Appunti – Il motocarro del Fendo

di Marco Manzoni


Arrivava con un leggero stridio di freni accompagnato dal suo tum… tum… tum… Si fermava fuori dal cancelletto d’ingresso di casa che dava sulla piccola area davanti ai due gradini del negozietto di fruttivendolo dei miei.

Il motocarro del “Fendo” (Nino all’anagrafe) arrivava regolarmente per rifornirci di frutta e verdura e, dopo aver aspettato che mia madre avesse sbrigato le questioni di affari, io ero sempre lì, pronto ad aspettare la fatidica frase: «Vieni a fare un giro?».

«Sì sì! Mamma posso?» e penso che la mia faccia cambiasse immediatamente espressione. Mi sedevo sul seggiolino laterale ed ero contento nel vedere quell’omone che pigiava sulla pedivella con tutto il peso del corpo per far “sorgere” nuovamente quel tum… tum… tum… così lento all’avvio che potevi contarne gli scoppi.

Si fermava nei negozietti dei tre/quattro paesini successivi mentre io lo aspettavo in cabina. Quando capitava che si soffermasse un po’ più a lungo, tornava con un gelato oppure un frutto per me (le merendine non esistevano ancora) per rassicurarmi che avrebbe fatto in fretta. D’estate poi mi permetteva di stare nel cassone raccomandandomi di stare sempre seduto e attaccato… mi piaceva un sacco!

Il negozietto dei miei è stato il primo nel paesello ad avere il gelato e, siccome non c’erano ancora i frigoriferi, il “Fendo” forniva anche il ghiaccio che trasportava sul motocarro, coperto da sacchi di iuta. Il ghiaccio si metteva intorno ai contenitori del gelato e a sua volta dentro una botticella. Oltre al gelato vendevamo anche la crema di nocciola servita a cucchiaiate nella carta. Il cucchiaio era sempre lì e ogni tanto…

Infine, la famiglia Fendo aveva prestato dei soldi ai miei genitori per costruire casa e mia mamma, pian piano, li restituiva tenendo lei stessa i conti. Quando fu l’ultima rata lo comunicò a Nino che senza alcun problema ne prese atto. Altri tempi.

Quel tum… tum… tum… così lento all’avvio che potevi contarne gli scoppi

Mi piace pensare che sia nata così la passione per i motori, e per le moto, di mio papà: come in questo suo racconto, nel contesto di un paesello di provincia, tra persone sincere e motocarri che regalavano libertà. Fortunatamente questa passione è cresciuta negli anni portandolo in sella a diverse moto, tra cui la Moto Guzzi 1000 SP del 1983 che possiede e guida ancora regolarmente.

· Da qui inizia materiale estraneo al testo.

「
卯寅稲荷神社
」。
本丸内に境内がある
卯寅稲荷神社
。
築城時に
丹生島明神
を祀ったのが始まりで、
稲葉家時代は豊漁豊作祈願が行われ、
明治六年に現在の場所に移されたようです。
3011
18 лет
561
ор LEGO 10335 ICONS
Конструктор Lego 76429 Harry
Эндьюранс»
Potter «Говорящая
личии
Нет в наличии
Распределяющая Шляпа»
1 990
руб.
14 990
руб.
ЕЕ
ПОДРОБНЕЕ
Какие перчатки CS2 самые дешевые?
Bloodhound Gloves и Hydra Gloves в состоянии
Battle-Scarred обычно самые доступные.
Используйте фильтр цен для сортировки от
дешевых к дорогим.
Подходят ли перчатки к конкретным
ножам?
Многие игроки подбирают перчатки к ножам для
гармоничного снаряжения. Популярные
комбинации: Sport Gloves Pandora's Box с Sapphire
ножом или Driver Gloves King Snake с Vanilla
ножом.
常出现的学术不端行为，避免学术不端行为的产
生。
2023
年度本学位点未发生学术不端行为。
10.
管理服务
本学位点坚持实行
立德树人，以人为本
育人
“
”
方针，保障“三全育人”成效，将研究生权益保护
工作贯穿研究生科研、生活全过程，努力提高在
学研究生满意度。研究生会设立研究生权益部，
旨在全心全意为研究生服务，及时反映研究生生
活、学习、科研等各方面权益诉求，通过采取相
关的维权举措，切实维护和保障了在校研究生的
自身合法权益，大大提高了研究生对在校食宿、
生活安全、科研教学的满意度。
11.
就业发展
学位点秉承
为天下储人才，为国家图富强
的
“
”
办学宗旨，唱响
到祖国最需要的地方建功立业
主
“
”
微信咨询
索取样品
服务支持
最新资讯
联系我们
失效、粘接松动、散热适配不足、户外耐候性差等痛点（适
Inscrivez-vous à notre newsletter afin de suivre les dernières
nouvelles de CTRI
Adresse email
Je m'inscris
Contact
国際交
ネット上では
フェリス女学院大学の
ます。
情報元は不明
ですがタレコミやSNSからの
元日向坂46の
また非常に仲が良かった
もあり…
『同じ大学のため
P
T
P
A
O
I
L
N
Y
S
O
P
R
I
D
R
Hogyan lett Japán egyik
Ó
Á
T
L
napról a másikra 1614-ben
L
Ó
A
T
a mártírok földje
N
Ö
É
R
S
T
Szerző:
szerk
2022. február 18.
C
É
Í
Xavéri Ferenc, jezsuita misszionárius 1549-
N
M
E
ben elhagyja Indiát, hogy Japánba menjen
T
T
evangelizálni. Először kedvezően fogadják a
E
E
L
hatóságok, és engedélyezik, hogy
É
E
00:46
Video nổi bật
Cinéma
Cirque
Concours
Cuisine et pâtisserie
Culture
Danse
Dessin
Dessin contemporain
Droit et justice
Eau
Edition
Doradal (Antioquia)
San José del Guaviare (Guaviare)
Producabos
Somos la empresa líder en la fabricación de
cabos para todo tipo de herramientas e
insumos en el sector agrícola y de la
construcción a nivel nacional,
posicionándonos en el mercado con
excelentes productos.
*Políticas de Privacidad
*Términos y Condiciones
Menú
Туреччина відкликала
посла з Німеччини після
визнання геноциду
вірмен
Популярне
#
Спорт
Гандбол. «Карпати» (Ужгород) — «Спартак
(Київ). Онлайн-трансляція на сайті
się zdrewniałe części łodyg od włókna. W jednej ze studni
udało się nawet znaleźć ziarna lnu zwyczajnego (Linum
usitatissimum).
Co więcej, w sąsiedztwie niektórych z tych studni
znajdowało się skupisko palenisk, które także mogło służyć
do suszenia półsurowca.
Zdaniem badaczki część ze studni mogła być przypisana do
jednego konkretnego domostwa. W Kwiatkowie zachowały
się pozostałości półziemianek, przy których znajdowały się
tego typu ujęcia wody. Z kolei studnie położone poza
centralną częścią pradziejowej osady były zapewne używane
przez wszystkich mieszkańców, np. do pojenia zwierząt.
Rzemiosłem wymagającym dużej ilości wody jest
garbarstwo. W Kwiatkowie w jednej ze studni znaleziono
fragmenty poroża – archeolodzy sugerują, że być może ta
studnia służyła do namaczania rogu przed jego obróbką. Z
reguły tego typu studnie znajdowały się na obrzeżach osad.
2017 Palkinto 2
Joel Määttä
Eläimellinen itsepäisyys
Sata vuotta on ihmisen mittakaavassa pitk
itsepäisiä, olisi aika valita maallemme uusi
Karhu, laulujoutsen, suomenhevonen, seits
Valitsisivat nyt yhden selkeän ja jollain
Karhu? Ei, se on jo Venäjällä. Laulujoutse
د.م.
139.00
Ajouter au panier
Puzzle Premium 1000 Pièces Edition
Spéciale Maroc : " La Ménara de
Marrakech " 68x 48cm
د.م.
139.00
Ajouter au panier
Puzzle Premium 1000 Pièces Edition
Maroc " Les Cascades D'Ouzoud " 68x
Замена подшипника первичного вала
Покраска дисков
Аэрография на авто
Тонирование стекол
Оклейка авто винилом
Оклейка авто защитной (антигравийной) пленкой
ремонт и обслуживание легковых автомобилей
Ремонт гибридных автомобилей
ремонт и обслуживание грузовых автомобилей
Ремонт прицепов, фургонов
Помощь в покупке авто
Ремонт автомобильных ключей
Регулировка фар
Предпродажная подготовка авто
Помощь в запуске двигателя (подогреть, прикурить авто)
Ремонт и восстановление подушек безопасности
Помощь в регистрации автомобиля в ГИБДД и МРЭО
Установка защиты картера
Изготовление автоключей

Quando ero bambino ci andavamo in tre e io mi addormentavo tra i miei genitori, cullato dalle vibrazioni del bicilindrico. Ricordo anche le volte in cui indossavo il mio casco di plastica giallo – un aggeggio che oggi farebbe rabbrividire anche il più lasco dei protocolli di omologazione – mi arrampicavo sulla moto di mio papà sedendomi davanti tra sella e serbatoio e lui mi portava a scorrazzare per le strade di campagna per farmi assaporare quel senso di gioia e libertà che ancora oggi mi fa emozionare ogni volta che salgo in sella.

Tutto questo mi ha contagiato. E quando oggi guardo gli occhi di mia figlia mentre a sua volta si arrampica sulla mia moto per fare «brum brum» con l’acceleratore, capisco che la storia, probabilmente, si sta per ripetere.